The key here is to make sure that all stakeholders understand precisely what the lenders’ credit requirements are, and what needs to be delivered on or before closing to meet them. The last thing anyone on the deal wants is a need, at the last minute, for a change in the credit sanction. This involves close cooperation at an early stage between lawyers and debt advisers to thrash out the art of the possible and to get a term sheet with any anticipated concerns agreed. No one likes surprises partway through a funding process.
What differences need to be taken into consideration when handling bilateral vs. syndicated transactions?
Two areas come to mind here: market flex issues and forward planning.
For most borrowers in the mid-market, it is vital to understand, precisely, the terms of their deal. A clause which enables the lead bank to change that deal to achieve a post-completion sell-down is most unwelcome. However, missing its inclusion (or significance) at the term sheet stage can lead to some unpleasant surprises when the ‘legal’ document lands with three weeks to closing.
In a multi-bank deal, involving overseas lenders, for example, ensuring that all signatories will be available in time for closing (which seems a trite requirement) can take some organising and can be very embarrassing for the lead bank if not arranged properly. As a bemused borrower’s counsel, I speak from experience!
Have you worked on any prominent cases recently that you could share with us?

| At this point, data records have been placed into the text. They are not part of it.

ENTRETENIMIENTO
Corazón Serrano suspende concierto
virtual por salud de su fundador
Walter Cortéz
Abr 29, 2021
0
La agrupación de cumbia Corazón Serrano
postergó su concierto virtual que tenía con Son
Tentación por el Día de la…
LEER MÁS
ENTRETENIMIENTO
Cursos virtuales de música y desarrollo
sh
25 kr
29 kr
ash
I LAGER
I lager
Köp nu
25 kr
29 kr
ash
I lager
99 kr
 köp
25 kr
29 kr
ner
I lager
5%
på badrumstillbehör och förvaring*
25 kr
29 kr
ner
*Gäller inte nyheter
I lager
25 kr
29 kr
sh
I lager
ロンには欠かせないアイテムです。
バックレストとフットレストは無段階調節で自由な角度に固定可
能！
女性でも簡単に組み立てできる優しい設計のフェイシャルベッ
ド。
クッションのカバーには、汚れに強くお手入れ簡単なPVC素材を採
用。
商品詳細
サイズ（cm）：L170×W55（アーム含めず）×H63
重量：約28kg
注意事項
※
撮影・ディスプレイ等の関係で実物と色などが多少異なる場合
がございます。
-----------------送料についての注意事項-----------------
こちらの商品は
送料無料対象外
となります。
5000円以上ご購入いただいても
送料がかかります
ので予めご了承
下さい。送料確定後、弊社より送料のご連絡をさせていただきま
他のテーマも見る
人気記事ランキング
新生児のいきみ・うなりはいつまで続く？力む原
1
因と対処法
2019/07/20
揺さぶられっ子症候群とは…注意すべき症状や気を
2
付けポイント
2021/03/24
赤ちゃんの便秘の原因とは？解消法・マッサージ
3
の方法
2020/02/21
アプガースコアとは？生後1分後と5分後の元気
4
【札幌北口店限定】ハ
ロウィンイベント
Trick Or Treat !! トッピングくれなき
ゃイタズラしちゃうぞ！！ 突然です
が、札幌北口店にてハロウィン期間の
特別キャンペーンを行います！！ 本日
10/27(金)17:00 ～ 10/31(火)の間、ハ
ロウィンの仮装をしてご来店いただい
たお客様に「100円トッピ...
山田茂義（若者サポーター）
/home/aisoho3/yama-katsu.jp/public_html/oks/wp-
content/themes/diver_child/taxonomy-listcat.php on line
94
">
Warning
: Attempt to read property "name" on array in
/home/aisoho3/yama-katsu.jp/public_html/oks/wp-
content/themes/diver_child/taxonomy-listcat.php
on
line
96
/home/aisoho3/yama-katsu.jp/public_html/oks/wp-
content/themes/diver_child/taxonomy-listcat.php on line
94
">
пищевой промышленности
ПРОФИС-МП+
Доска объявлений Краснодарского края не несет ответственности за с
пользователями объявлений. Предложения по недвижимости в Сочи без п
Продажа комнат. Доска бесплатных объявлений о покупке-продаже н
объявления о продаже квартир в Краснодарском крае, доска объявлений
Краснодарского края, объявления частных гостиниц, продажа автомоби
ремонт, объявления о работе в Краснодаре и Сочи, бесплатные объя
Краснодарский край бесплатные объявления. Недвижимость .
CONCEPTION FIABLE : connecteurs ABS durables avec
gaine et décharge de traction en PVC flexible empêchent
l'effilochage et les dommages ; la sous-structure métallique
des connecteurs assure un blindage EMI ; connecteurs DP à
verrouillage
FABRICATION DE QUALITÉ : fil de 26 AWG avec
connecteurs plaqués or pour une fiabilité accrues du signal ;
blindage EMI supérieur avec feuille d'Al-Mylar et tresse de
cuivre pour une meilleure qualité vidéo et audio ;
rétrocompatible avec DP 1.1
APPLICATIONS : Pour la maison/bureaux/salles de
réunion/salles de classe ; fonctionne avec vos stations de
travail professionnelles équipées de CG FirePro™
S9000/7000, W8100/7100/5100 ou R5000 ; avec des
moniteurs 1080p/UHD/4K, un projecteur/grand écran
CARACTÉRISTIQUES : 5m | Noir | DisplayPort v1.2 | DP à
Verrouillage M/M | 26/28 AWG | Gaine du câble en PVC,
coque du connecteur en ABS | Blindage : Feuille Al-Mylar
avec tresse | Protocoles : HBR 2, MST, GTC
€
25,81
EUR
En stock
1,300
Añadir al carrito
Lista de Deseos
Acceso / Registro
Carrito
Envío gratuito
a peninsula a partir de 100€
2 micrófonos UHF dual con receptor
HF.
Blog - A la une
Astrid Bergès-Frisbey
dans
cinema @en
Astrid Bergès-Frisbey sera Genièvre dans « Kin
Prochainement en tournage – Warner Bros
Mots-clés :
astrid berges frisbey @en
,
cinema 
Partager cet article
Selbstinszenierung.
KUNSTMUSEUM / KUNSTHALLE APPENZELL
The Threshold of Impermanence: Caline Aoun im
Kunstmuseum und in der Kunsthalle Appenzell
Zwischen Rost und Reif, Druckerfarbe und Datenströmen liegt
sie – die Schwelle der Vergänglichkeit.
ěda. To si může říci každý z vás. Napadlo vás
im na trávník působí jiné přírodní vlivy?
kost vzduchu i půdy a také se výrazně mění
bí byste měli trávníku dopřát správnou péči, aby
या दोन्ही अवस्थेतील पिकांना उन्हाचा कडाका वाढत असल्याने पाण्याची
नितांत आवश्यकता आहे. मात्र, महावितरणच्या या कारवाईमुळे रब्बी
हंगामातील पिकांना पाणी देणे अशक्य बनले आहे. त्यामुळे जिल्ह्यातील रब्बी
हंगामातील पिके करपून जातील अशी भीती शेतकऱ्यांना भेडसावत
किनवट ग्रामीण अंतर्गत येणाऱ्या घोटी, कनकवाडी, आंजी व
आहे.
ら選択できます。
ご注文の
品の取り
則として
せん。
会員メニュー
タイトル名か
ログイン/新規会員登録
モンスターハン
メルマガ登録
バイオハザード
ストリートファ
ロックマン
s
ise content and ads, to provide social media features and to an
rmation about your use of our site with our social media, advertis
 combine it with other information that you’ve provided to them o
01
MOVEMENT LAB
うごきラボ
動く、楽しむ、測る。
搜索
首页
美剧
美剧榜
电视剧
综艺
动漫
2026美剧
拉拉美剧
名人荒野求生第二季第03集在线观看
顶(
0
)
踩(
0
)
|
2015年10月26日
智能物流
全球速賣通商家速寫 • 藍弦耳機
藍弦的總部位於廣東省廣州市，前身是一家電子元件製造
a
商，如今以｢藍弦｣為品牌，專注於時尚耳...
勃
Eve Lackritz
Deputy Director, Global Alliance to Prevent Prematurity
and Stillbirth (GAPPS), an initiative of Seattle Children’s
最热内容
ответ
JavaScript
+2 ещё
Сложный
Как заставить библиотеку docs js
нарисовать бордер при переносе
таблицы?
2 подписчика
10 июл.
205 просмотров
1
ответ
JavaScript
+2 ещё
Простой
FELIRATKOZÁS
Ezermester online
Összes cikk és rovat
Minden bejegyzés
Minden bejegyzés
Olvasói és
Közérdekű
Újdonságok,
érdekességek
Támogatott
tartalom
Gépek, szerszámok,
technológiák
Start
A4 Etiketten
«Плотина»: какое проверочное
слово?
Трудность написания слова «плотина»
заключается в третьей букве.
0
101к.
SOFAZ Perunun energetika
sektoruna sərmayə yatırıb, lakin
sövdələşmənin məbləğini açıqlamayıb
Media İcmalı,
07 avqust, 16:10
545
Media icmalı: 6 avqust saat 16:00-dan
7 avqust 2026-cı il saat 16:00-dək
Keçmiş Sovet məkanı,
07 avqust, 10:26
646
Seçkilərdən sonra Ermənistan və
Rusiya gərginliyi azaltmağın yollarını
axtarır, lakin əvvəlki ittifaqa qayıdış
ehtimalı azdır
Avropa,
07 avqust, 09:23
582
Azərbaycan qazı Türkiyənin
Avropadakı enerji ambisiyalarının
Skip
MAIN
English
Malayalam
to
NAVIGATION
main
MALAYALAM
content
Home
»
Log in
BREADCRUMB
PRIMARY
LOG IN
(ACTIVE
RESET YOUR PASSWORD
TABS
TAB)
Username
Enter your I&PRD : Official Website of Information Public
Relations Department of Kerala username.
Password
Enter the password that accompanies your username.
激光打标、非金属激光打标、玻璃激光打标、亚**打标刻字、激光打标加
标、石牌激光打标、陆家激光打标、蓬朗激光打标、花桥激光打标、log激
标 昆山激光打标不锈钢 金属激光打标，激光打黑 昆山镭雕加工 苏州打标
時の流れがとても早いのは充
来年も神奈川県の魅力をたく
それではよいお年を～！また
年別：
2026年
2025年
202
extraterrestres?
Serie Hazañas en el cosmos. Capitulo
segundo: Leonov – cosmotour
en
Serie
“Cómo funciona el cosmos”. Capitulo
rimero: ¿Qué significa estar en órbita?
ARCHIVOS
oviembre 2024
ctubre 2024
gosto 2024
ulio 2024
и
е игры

It is interesting how private equity financing structures are moving into the real estate market, bringing with them a cross-over of funding techniques. One example is the transaction between Harrison Street Real Estate and our client, Crosslane Student Developments. Key to the success of the deal was ensuring that all of the moving parts (and there were many) were travelling at the same speed and in the same gear, at the same time as understanding the deal drivers of the various interested parties. Pulling together professionals from corporate, tax, real estate, construction and finance across eight firms of lawyers (leaving aside building contractors’ counsel) was quite an exercise in stage management.